This nozzle 3210 is formed on the bottom of one end of the nozzle bar 3220. The nozzle bar 3220 is coupled to the nozzle shaft 3230, and the nozzle shaft 3230 is provided to be lifted or rotated. The nozzle shaft driver 3240 may adjust the position of the nozzle 3210 by lifting or rotating the nozzle shaft 3230.

The recovery member 3300 recovers the drug supplied to the substrate S. When a drug is supplied to the substrate S by the nozzle member 3200, the support member 3100 may rotate the substrate S so that the drug is uniformly supplied to the entire area of the substrate S. When the substrate S rotates, the drug is scattered from the substrate S, and the scattered drug may be recovered by the recovery member 3300.

The recovery member 3300 may include a recovery container 3310, a recovery line 3320, an elevator bar 3330, and an elevator drive 3340.

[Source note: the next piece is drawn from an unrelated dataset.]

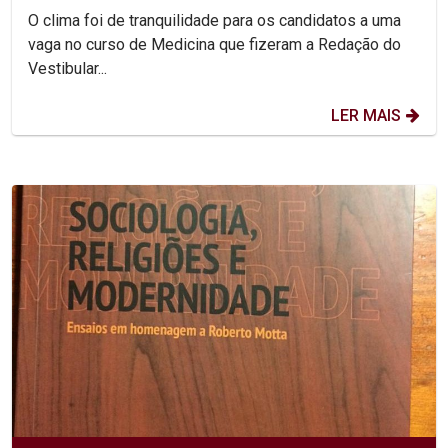
O clima foi de tranquilidade para os candidatos a uma
vaga no curso de Medicina que fizeram a Redação do
Vestibular...
LER MAIS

The recovery container 3310 is provided in an annular ring shape surrounding the support plate 3110. There may be a plurality of recovery bins 3310, the plurality of recovery bins 3310 are provided in a ring shape that is in turn away from the support plate 3110 when viewed from the top, and the recovery bins located at a distance from the support plate 3110 ( 3310), the higher the height is provided. Accordingly, a recovery port 3311 through which a drug scattered from the substrate S flows is formed in the space between the recovery bins 3310.

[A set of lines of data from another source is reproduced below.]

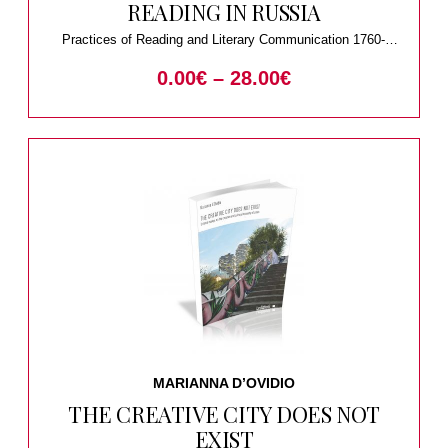
READING IN RUSSIA
Practices of Reading and Literary Communication 1760-
1930
0.00
€
–
28.00
€
MARIANNA D’OVIDIO
THE CREATIVE CITY DOES NOT
EXIST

A recovery line 3320 is formed on the lower surface of the recovery container 3310. The recovery line 3320 supplies a drug regeneration system (not shown) to regenerate the drug recovered by the recovery container 3310.

The lifting bar 3330 is connected to the collecting container 3310 to receive power from the lifting actuator 3340 to move the collecting container 3310 up and down. The lifting bar 3330 may be connected to the recovery bin 3310 disposed at the outermost side when there are a plurality of recovery bins 3310. The elevator driver 3340 may lift the collection container 3310 through the elevator bar 3330 to control the recovery port 3311 through which the scattering agent is introduced among the plurality of recovery ports 3311.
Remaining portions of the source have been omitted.